Source URL: https://simonwillison.net/2025/Oct/4/drew-on-dspy/#atom-everything
Source: Simon Willison’s Weblog
Title: Let the LLM Write the Prompts: An Intro to DSPy in Compound Al Pipelines
Feedly Summary: Let the LLM Write the Prompts: An Intro to DSPy in Compound Al Pipelines
I’ve had trouble getting my head around DSPy in the past. This half hour talk by Drew Breunig at the recent Databricks Data + AI Summit is the clearest explanation I’ve seen yet of the kinds of problems it can help solve.
Drew works on Overture Maps, which combines Point Of Interest data from numerous providers to create a single unified POI database. This is an example of conflation, a notoriously difficult task in GIS where multiple datasets are deduped and merged together.
Drew uses an inexpensive local model, Qwen3-0.6B, to compare 70 million addresses and identity matches, for example between Place(address=”3359 FOOTHILL BLVD", name="RESTAURANT LOS ARCOS") and Place(address="3359 FOOTHILL BLVD", name="Los Arcos Taqueria"’).
DSPy’s role is to optimize the prompt used for that smaller model. Drew used GPT-4.1 and the dspy.MIPROv2 optimizer, producing a 700 token prompt that increased the score from 60.7% to 82%.
Why bother? Drew points out that having a prompt optimization pipeline makes it trivial to evaluate and switch to other models if they can score higher with a custom optimized prompt – without needing that trial-and-error optimization to be executed by had.
Tags: geospatial, gis, ai, prompt-engineering, generative-ai, llms, drew-breunig, overture, dspy
AI Summary and Description: Yes
Summary: The text discusses a presentation by Drew Breunig on DSPy, a tool designed to optimize prompts in AI models, particularly in the context of processing geospatial data. It illustrates the practical application of DSPy in improving the performance of smaller models through prompt engineering, showcasing its relevance in generative AI and LLMs.
Detailed Description: The text highlights significant insights from a presentation at the Databricks Data + AI Summit regarding DSPy, which is used for prompt optimization in AI-driven geospatial data processing. Here are the key points:
– **DSPy Overview**: DSPy is introduced as a tool that enhances prompt optimization for AI models, aimed particularly at improving their efficiency and accuracy in dealing with large datasets.
– **Speaker and Context**: Drew Breunig, who works on the Overture Maps project, focuses on merging Point Of Interest (POI) data from various sources, a common challenge in the Geographic Information Systems (GIS) domain.
– **Example of Conflation**: The talk emphasizes a practical problem in GIS — merging multiple datasets to eliminate duplicates while maintaining data integrity. An example is provided of matching similar addresses with varying names.
– **Application of Models**: Breunig employs a local model (Qwen3-0.6B) and discusses its capacity to handle 70 million address comparisons effectively.
– **Role of DSPy in Optimization**: DSPy optimizes prompts for the AI model, where Breunig illustrates the process of transitioning from a 700-token prompt using DSPy’s dspy.MIPROv2 optimizer.
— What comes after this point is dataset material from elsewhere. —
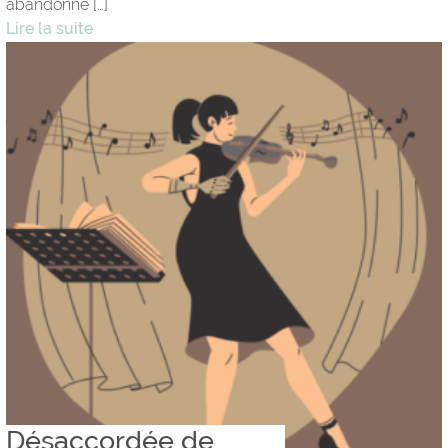
abandonné […]
Lire la suite
Désaccordée de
This improved the accuracy score from 60.7% to 82%.
– **Significance of Prompt Optimization**: The presentation underscores the importance of having a robust prompt optimization strategy, which allows for easy evaluation and switching between AI models. This reduces the need for time-consuming trial-and-error processes traditionally associated with model evaluation.
– **Tags Indicating Trends**: The use of terms like “geospatial,” “gis,” “ai,” “prompt-engineering,” and “generative-ai” suggests that this discussion is pertinent to both AI and generative AI security, particularly regarding how models can be made more reliable through effective prompt use.
Overall, this content is relevant for professionals in AI and machine learning, especially those focused on improving model efficiency and accuracy through innovative prompt engineering techniques.